WHAT THE TASK ASKS
Count the lines in the records below that contain the word "studios", and give only that number.

RECORD EXTRACTS
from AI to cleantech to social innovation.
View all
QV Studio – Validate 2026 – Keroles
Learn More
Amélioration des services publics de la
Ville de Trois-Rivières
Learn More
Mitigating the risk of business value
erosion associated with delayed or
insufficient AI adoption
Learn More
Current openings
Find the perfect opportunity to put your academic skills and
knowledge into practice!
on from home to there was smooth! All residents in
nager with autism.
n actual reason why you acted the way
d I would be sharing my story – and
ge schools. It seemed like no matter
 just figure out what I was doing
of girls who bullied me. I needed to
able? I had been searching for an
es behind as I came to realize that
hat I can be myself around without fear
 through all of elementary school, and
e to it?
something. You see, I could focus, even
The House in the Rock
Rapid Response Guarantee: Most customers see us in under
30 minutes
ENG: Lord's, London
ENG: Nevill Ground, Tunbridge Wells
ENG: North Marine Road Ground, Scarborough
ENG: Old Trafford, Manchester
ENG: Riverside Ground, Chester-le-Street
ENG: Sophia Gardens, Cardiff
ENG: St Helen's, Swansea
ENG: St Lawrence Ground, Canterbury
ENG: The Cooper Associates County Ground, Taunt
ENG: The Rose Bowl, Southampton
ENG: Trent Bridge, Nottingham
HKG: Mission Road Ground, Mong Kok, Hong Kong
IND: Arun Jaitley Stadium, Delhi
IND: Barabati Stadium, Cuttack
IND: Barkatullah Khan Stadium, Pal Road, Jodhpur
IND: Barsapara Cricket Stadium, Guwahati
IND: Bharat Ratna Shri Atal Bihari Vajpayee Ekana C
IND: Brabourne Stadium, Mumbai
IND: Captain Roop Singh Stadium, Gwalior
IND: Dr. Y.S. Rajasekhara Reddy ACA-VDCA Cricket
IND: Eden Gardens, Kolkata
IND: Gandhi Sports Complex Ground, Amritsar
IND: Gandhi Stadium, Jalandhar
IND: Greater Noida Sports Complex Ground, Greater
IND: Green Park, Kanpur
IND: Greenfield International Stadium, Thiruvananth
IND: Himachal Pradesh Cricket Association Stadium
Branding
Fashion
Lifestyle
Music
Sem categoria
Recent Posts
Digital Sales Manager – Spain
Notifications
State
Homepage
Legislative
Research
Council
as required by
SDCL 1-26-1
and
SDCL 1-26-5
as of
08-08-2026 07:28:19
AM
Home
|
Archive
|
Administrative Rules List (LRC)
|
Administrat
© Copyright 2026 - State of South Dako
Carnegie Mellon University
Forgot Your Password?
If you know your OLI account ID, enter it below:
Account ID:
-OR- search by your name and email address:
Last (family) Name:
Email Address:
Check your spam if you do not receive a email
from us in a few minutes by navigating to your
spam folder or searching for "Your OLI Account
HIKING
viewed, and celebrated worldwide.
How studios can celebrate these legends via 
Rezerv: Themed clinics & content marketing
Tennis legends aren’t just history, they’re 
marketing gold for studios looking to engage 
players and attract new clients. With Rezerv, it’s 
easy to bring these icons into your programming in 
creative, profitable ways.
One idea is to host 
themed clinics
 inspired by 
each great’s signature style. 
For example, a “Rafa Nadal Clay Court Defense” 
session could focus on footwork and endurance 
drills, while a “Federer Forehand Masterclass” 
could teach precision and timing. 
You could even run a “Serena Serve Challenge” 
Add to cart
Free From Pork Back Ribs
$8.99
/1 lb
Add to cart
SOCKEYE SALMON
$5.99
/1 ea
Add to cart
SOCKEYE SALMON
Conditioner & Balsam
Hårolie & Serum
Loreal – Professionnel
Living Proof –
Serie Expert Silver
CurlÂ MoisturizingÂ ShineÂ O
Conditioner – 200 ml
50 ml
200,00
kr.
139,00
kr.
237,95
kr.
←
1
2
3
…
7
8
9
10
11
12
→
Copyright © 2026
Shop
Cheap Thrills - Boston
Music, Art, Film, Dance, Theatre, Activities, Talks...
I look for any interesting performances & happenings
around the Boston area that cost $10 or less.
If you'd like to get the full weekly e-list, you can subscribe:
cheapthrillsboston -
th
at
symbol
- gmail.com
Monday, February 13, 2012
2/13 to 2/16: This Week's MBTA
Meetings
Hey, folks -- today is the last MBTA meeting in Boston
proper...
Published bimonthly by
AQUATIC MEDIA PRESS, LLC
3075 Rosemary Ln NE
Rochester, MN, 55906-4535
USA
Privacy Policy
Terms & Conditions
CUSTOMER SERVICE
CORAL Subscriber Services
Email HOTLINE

WRITTEN SOLUTION
2